It usually starts with stupid.
You know how you're trying to make connections, but you just can't, and you know that you're trying to say something, but you can't quite say it, or you aren't sure what it was in the first place...and someone looks at you funny.
That's my migraine aura--which is confusing in and of itself, because it is also just a normal part of who I am, so it doesn't necessarily mean I'm about to get a splitting headache--sometimes it just means I'm my crazy-loopy self.
As the stupid progresses, sometimes my eyes join in the game, and start sparkin'. I can see the little pulsing blood vessels or whatever they are dancing around, and a fun little flickering light show. This is about the time that I start stepping on little girls, who are everywhere. They sense a disturbance in the force, and come to me for random conversation and chaos.
The sharp pain in the left side of my head begins to grow. I'm pretty sure my eyeball is about to pop out.
(If I'm not too far into stupid at this point, I take an Imitrex; some vascular pill that usually stops the migraine in a few hours. Then I try to figure out what to take for the pain; usually a combination of Advil or Aleve and Extra Strength Tylenol. Sometimes I forget this important step and lay down somewhere. Then I lay there until I can talk myself into getting up to take the stuff. The Imitrex helps a lot, and where I used to know that I was down for at least 24 hours, now I know I'll be mostly functional in about 2.) I drink a ton of water, Gatoraid and sometimes a Dr. Pepper.

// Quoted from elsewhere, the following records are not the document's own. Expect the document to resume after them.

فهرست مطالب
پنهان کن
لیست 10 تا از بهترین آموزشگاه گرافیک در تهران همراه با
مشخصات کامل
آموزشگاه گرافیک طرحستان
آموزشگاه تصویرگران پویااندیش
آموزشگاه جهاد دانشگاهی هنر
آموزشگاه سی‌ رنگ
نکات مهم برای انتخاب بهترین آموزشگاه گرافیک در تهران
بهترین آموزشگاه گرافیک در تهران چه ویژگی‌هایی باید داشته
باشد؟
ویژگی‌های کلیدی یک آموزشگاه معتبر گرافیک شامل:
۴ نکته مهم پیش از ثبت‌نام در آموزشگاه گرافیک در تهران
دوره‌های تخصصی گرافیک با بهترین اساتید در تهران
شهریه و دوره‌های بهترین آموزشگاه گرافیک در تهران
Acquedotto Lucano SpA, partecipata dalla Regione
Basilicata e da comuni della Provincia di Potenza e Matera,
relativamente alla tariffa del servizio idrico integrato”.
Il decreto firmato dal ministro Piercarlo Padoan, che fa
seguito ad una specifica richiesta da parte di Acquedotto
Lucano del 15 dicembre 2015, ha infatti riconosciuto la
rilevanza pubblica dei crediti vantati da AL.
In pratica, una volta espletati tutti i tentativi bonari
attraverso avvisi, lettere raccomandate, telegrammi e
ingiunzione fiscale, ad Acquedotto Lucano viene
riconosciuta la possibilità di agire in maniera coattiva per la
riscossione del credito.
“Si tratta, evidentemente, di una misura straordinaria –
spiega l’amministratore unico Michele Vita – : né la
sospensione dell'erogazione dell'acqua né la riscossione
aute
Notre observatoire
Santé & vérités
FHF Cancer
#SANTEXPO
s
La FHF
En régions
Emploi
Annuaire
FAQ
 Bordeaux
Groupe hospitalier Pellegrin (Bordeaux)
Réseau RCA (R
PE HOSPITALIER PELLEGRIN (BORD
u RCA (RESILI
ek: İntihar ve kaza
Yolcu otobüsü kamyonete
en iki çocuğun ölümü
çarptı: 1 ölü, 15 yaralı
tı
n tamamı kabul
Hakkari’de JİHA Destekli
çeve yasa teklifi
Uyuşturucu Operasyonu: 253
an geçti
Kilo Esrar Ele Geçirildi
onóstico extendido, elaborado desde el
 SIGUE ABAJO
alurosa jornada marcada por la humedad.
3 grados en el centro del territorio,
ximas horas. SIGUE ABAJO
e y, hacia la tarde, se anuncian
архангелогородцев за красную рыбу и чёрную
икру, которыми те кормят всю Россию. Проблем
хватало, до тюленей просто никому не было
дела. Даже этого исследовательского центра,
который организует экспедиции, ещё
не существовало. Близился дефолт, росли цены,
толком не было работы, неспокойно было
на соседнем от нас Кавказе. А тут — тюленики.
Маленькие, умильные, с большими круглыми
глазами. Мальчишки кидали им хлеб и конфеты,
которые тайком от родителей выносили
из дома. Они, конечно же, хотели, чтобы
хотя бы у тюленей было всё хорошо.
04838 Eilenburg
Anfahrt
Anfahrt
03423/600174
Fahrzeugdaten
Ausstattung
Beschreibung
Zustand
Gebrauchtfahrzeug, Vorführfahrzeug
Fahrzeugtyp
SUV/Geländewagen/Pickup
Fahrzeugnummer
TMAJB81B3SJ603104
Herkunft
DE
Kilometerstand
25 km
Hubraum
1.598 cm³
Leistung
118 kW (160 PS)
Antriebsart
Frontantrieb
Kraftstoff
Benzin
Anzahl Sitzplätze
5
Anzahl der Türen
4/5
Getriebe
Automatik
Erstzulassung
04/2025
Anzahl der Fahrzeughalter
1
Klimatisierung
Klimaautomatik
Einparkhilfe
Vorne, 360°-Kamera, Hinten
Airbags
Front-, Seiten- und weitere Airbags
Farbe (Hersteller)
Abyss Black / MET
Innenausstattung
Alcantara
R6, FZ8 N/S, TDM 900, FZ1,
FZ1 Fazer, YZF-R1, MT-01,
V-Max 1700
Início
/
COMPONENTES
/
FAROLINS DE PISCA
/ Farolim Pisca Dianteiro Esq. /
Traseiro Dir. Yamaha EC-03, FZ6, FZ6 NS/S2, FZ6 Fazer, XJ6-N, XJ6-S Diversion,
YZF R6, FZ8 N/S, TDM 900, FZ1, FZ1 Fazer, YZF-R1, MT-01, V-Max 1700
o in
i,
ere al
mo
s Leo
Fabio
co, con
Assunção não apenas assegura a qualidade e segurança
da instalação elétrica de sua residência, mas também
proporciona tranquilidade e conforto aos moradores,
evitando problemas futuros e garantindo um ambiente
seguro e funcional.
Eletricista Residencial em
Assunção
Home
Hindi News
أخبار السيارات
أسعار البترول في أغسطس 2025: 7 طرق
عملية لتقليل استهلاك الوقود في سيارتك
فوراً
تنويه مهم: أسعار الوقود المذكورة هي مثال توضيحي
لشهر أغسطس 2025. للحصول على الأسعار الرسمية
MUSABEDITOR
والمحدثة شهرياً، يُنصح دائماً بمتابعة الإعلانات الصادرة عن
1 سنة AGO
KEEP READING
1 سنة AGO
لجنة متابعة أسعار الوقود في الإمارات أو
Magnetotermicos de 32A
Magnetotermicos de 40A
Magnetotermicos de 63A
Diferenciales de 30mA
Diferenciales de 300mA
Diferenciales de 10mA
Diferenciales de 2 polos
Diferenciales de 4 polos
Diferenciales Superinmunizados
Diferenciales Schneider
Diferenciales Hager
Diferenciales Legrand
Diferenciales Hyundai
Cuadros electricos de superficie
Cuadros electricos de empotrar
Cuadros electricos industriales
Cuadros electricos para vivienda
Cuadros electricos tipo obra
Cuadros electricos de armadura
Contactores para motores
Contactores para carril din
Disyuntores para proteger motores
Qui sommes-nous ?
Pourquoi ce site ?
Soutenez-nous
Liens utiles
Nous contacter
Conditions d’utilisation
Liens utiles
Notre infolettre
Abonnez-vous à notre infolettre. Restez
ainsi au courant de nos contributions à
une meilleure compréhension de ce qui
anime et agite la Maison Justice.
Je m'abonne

It's unbearably bright and yet dark and foggy at this point, and I start to panic a little as I realize that I can't do whatever it was on my list that seemed pretty important earlier in the day. Also, a short snippet of annoying song usually repeats itself in my head over and over, or a word. Pretorius. Pretorious. Pretorious. Pretorious. Where's the Caboose? Pretorious.
People are climbing on me. Putting their little hands down my shirt, and trying to communicate with me, crawling over me again and again, or asking me questions that I can't understand, random, annoying questions that are difficult to process pretorious and need more than just a yes or no just really to hijack my brain and make me crazier than I already am pretorious. Pretorious, pretorious, pretorious...They flick the light on and off and if there is a flashlight handy, they start waving light around. Swirling, overstimulating pretorious.
I start to feel irritable. What the heck does pretorious mean? I need to look that up when I feel better. Someone comes in and flips on the light. I panic--Where's the Caboose? (She's laying beside me, asleep.) OK. Pretorious.
Little K, "Hey, Mom! Dow sawt not kink!"
"Dow sawt not kink! Like we learned in church."
Huh? Are you trying to say, "Thou shalt not...something?"
"Yeah. You know, KINK like kink the hose. Heavenly Father doesn't want us to do that."
The left side of my head! Ow, ow, owwie, ow, ow!
Then, eventually I'm able to accomplish a dark room, a wet washcloth, and quiet. As the headache fades, I am left with my old friend, exhaustion.
Also, sometimes the Imitrex wipes out the headache, but not the fuzzy brain. Better than nothing, I guess. Makes me more interesting as a mother, probably.
Usually when I write about something, it makes it funny and bearable. Not today, I guess. I had 4 or 5 migraines last week. The one last night was so severe that I finally took some narcotics to wipe it out (on top of the 2 Aleve, 2 Extra-Strength Tylenol and the Imitrex. Took a long time to get on top of that one.)
No worries, though. I feel great today. Hopefully, last week was a fluke; for a long time I've just been having 3-4 a month. That is a lot more do-able.
My goal for this week is to shampoo the upstairs carpets.